In early 1977 Prof A R Bradwell conceived the idea of a Himalayan trek, coupled with medical research on the effects of altitude, and set about collecting some like-minded individuals. During that spring and summer evening meetings were held in the Queen Elizabeth Hospital, Birmingham to assemble the team, design research projects, make contact with a trekking company and airline, and get ideas for raising money.
Eventually, it all came together and on September 2nd, 1977 a party of 17 set out for Nepal. The group was mostly medics of various grades, including some consultants, but in addition there was a chemist, a nuclear physicist, a photographer, a physical educationalist, a mountain equipment supplier, and an industrial engineer. The trek reached the Thorong La, north of Annapurna, and was a modest research success. The following autumn the Society established its scientific credentials with a symposium to report the research findings and hear visiting speakers.

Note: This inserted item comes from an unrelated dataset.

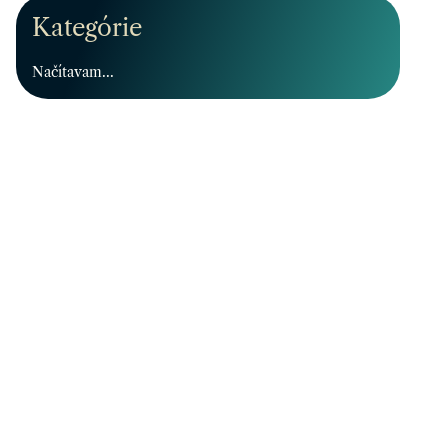
Kategórie
Načítavam...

Since then the Society has prospered and always has between twenty-five and thirty subscribing members. New members are recruited by word-of-mouth and consensus of existing members. Research funds have been raised from many sources including the Wellcome Trust, pharmaceutical companies, local research funds and Trust monies from the School of Medicine, University of Birmingham to support the inclusion of medical students. The cohesion of the Society is promoted by monthly evening meetings to discuss projects and publications, coupled with a summer and a winter training weekend for hill walking in the U.K.
There have been 13 major expeditions so far, to the Himalayas, Kenya, and South America. On each occasion the team of 17-24 subjects has been taken to high altitude sufficiently fast to produce symptoms of acute mountain sickness (AMS) in a significant proportion of the subjects, without running serious risks. The location chosen has been the highest altitude which could be reached with the whole group and the scientific equipment and where experiments could be carried out over several days. Six to ten projects have been run simultaneously. All members of the team act as subjects, each project has a lead investigator and an assistant, while other duties such as medical officer and baggage master are allocated as appropriate. Trekking companies are employed to make the flight and ground arrangements. Also, there have been six minor expeditions of shorter duration using Alpine huts. Details of the expeditions are given on another page.
Many different research projects have been completed with the major interests being clinical features and assessment of AMS, trials of drugs for prevention and treatment of AMS, measurement of blood gases, cerebral blood flow, cerebral oxygenation, the effect of exercise and the inhalation of various gas mixtures. The numerous publications that have stemmed from these studies are listed on another page. Several national conferences have been held in Birmingham In addition, the Society has sent delegations and has presented at many national and international medical meetings.
A number of successful mountain climbs have been achieved by members. Adam Booth climbed Everest in May 2013 and became the third member of the society to reach the summit (Chris Imray and Ginette Harrison).